WHAT THIS TASK INVOLVES - From the records beneath, determine how many lines contain "conhecimento" and report only that figure.

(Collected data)
# # # #
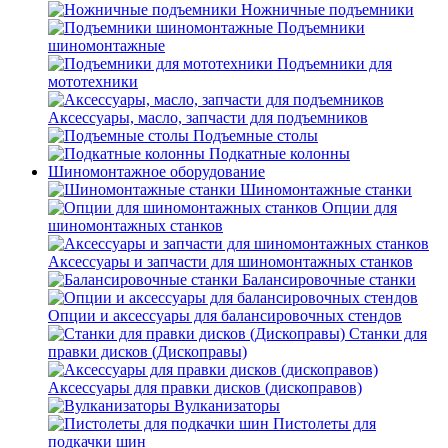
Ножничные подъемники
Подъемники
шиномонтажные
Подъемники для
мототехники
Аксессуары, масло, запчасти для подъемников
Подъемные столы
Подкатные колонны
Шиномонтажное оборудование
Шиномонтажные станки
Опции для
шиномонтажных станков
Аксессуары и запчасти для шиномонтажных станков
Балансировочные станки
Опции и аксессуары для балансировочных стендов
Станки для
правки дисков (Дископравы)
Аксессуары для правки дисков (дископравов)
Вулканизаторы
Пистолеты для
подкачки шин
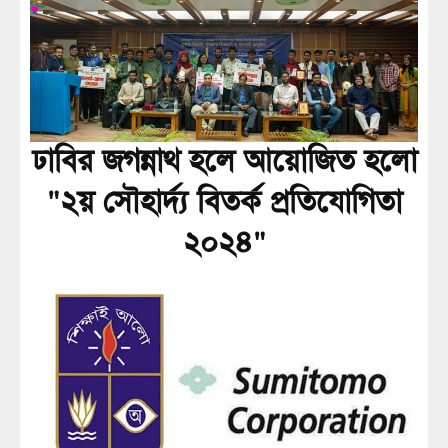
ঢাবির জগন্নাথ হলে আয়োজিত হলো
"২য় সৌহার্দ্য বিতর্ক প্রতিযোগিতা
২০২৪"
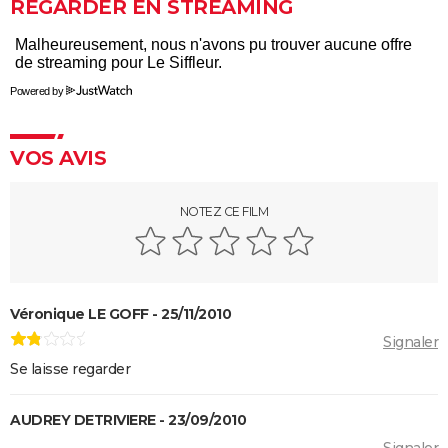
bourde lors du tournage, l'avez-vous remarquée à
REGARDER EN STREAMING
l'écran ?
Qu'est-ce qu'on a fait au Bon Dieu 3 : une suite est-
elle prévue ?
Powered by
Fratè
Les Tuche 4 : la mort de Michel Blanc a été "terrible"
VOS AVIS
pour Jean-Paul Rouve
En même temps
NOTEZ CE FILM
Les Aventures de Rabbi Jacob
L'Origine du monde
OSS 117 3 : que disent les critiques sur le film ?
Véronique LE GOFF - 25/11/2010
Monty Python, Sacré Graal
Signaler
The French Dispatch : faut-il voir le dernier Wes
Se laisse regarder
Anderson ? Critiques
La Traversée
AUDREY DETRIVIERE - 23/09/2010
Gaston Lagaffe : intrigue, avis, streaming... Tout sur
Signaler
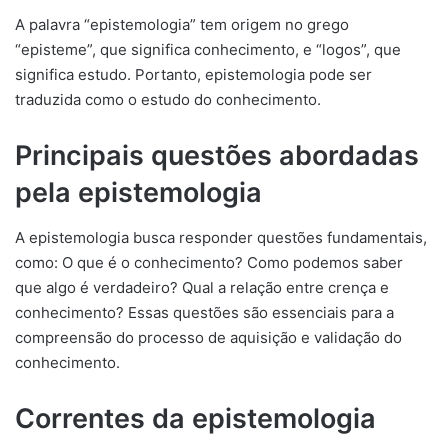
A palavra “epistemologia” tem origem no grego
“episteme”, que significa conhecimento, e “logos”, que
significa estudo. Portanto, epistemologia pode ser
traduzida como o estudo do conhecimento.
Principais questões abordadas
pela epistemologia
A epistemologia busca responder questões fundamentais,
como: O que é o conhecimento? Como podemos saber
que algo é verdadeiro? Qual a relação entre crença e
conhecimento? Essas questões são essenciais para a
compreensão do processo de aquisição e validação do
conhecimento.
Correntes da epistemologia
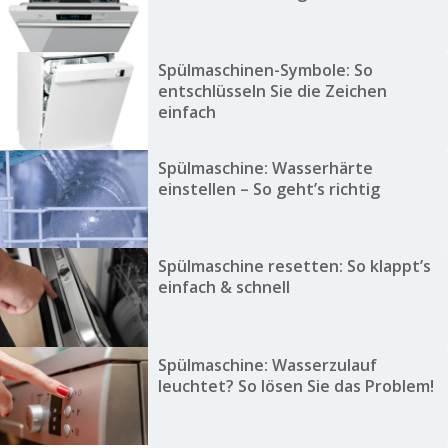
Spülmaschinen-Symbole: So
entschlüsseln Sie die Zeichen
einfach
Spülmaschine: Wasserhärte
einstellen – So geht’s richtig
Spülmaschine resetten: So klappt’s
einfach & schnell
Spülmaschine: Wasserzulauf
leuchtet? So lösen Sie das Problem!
# # # #
SOLUTION FOR THIS PROBLEM - 5